Dans ce contexte, la reprise de la librairie par les éditions Casbah est venue mettre un terme à toutes les rumeurs. En rachetant l’une des plus prestigieuses enseignes de la librairie algérienne, le patron des éditions Casbah, Smaïn Ameziane, a d’emblée proposé à Abderrahmane Alibey d’en prendre la direction. « C’était même l’une des conditions, affirme-t-il, car la librairie doit beaucoup à son travail et à sa personnalité ». Il se défend par ailleurs de faire de Tiers Monde une simple enseigne des éditions Casbah : « tout au plus, sera-t-on assuré d’y trouver la production Casbah ». Pour le reste, il s’agit bien de défendre le projet d’une librairie générale de référence au cœur d’Alger – une librairie « tout public », précise-t-il en plus.

« Le Salon du livre, ce devrait être toute l’année dans les librairies ».
Pour commencer, il a fallu agrandir et rénover le lieu. Mais si l’ambiance et le décor font la fierté de la nouvelle équipe, l’offre de livres en revanche pose problème. Abderrahmane Alibey fait le constat que plus de 80% de son stock initial était écoulé deux mois après l’ouverture. Bien sûr, la production algérienne est au rendez-vous, mais cela ne suffit pas à alimenter les rayons, et la demande en livres importés se fait pressante. « Depuis l’inauguration de la librairie, nous avons fait cinq commandes de réassort en passant par les importateurs. Mais les contraintes sont lourdes, qu’il s’agisse des délais de livraison ou des prix ».

Abderrahmane Alibey comme Smaïn Ameziane sont désormais convaincus de la nécessité pour eux d’importer directement. En octobre dernier, un voyage à Francfort puis à Paris a été l’occasion de jeter les bases d’une future activité d’importation de livres, au bénéfice de la Librairie du Tiers Monde, « mais aussi des autres librairies » précise Smaïn Ameziane. Abderrahmane Alibey prévoit pour sa part de mettre en place pour la librairie des réassorts réguliers, à raison de deux par mois pour commencer. Il y a urgence à créer un véritable assortiment, au risque sinon de voir tarir l’affluence des premiers mois.

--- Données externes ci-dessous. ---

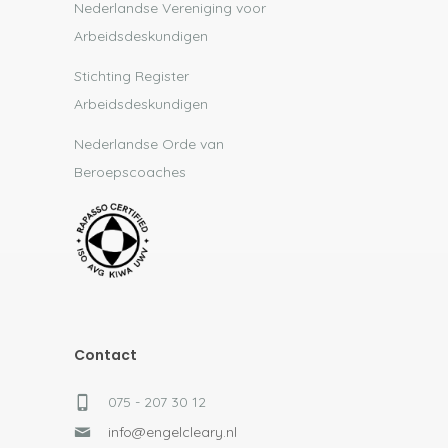
Nederlandse Vereniging voor
Arbeidsdeskundigen
Stichting Register
Arbeidsdeskundigen
Nederlandse Orde van
Beroepscoaches
Contact
075 - 207 30 12
info@engelcleary.nl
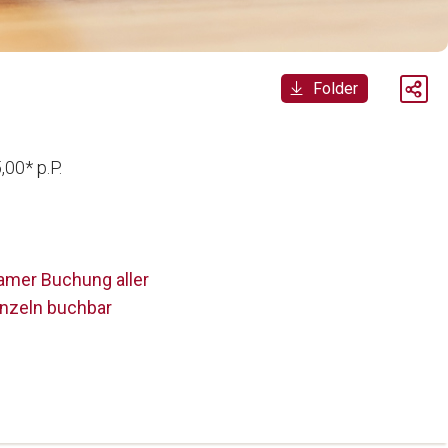
Folder
00* p.P.
samer Buchung aller
inzeln buchbar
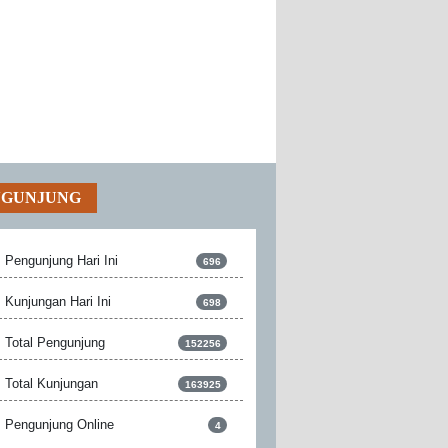
NGUNJUNG
Pengunjung Hari Ini
696
Kunjungan Hari Ini
698
Total Pengunjung
152256
Total Kunjungan
163925
Pengunjung Online
4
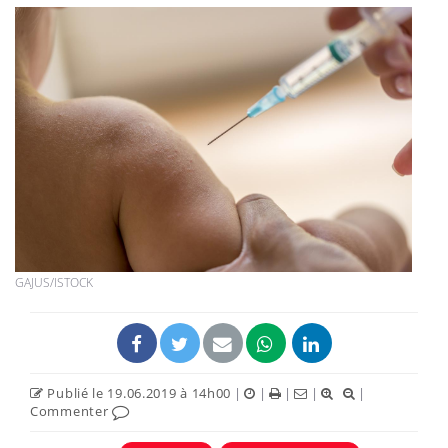
GAJUS/ISTOCK
Publié le 19.06.2019 à 14h00
|
|
|
|
|
Commenter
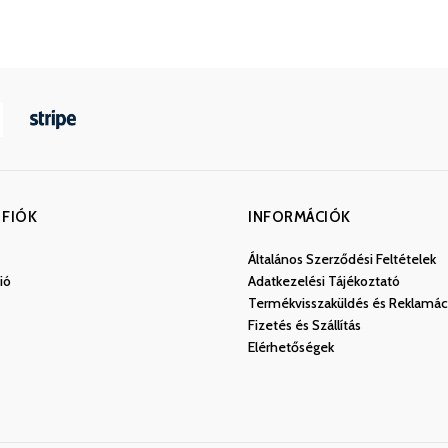
 FIÓK
INFORMÁCIÓK
Általános Szerződési Feltételek
ió
Adatkezelési Tájékoztató
Termékvisszaküldés és Reklamác
Fizetés és Szállítás
Elérhetőségek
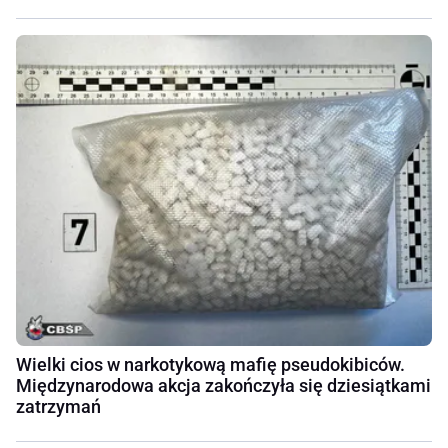
Wielki cios w narkotykową mafię pseudokibiców.
Międzynarodowa akcja zakończyła się dziesiątkami
zatrzymań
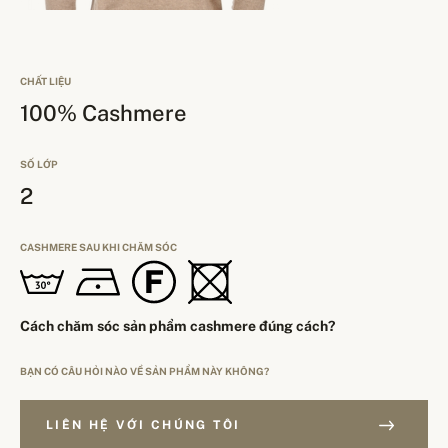
CHẤT LIỆU
100% Cashmere
SỐ LỚP
2
CASHMERE SAU KHI CHĂM SÓC
Cách chăm sóc sản phẩm cashmere đúng cách?
BẠN CÓ CÂU HỎI NÀO VỀ SẢN PHẨM NÀY KHÔNG?
LIÊN HỆ VỚI CHÚNG TÔI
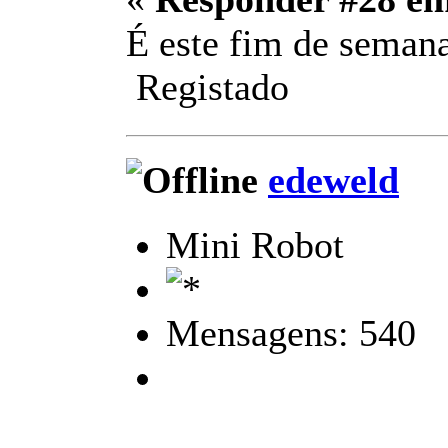
É este fim de semana
Registado
edeweld
Mini Robot
Mensagens: 540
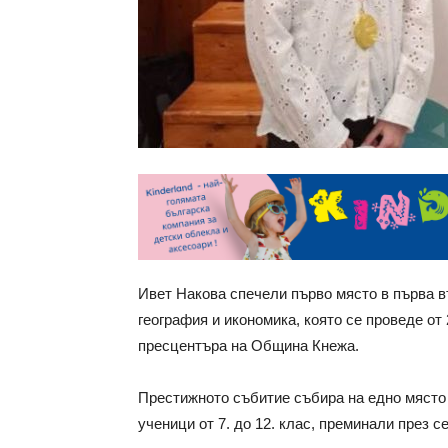
Ивет Накова спечели първо място в първа в
география и икономика, която се проведе от 
пресцентъра на Община Кнежа.
Престижното събитие събира на едно място 
ученици от 7. до 12. клас, преминали през с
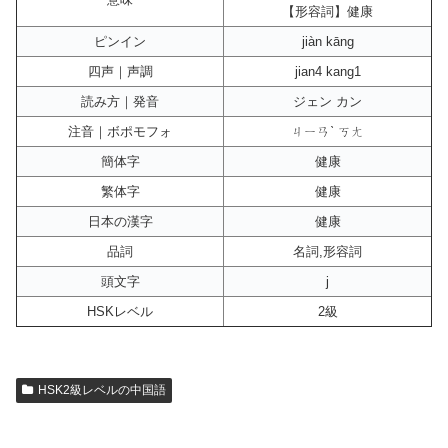
【形容詞】健康
ピンイン
jiàn kāng
四声｜声調
jian4 kang1
読み方｜発音
ジェン カン
注音｜ボポモフォ
ㄐㄧㄢˋ ㄎㄤ
簡体字
健康
繁体字
健康
日本の漢字
健康
品詞
名詞,形容詞
頭文字
j
HSKレベル
2級
HSK2級レベルの中国語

« La librairie algérienne a connu entre 1999 et 2003 – année de l’Algérie en France – une forte dynamique. Depuis, c’est la chute continue. Les libraires sont toujours plus tributaires des importateurs, lesquels ont changé d’orientation et se contentent à présent d’une seule grande opération annuelle, à savoir le SILA. Pour le reste, c’est la pénurie qui prévaut ». Et d’ajouter : « Le Salon du livre, ce devrait être tout au long de l’année… dans les librairies ». Pour l’heure, la Librairie du Tiers Monde demeure ce lieu de rendez-vous culturel qu’elle a toujours été. Les animations y sont nombreuses et très fréquentées. C’est bien la preuve aussi, dit le libraire, que pour le public « l’avenir en Algérie passe par la librairie ».